Améliorer les systèmes de soins de l’AVC en :

º militant pour un meilleur accès aux services de réadaptation et de rétablissement après un AVC, y compris davantage de services communautaires en santé mentale;

º dirigeant l’élaboration des Recommandations canadiennes pour les pratiques optimales de soins de l’AVC et en fournissant des données probantes à jour et des recommandations pour la pratique en matière de santé mentale après un AVC. Selon les Recommandations, les personnes ayant subi un AVC et leurs familles devraient être bien renseignées sur les effets potentiels de l’AVC sur leur humeur. Elles devraient aussi avoir la possibilité de parler des conséquences de l’AVC sur leur vie à toutes les étapes des soins;

º fournissant des ressources et de l’information aux personnes ayant subi un AVC et aux professionnels de la santé;

º collaborant et en établissant des partenariats avec d’autres organisations pour améliorer les services offerts aux personnes ayant subi un AVC.
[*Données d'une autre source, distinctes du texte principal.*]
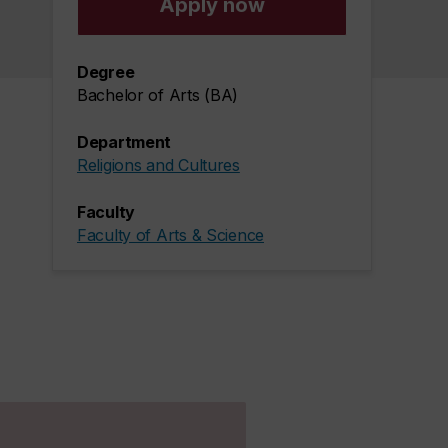
Apply now
Degree
Bachelor of Arts (BA)
Department
Religions and Cultures
Faculty
Faculty of Arts & Science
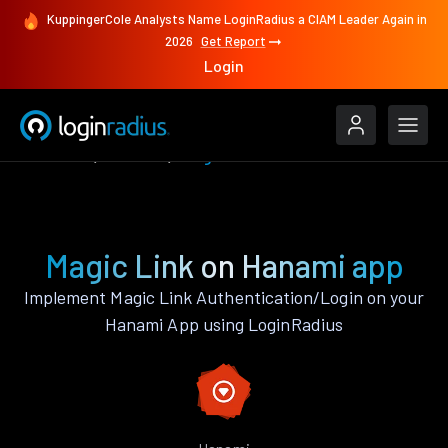
KuppingerCole Analysts Name LoginRadius a CIAM Leader Again in
2026
Get Report
Login
Features
Hanami
Magic Link
Magic Link on Hanami app
Implement Magic Link Authentication/Login on your
Hanami App using LoginRadius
La vision de Cœur + AVC est celle d’un monde où toutes les femmes reçoivent les soins dont elles ont besoin en matière de santé cardiaque et cérébrale. En collaboration avec des partenaires de tous les secteurs, Cœur + AVC adoptera une approche qui tient compte de l’équité en matière de santé et du bien-être des Autochtones, et qui favorise le changement dans trois domaines clés : la recherche; la sensibilisation et l’éducation du public; et le parcours de soins de santé.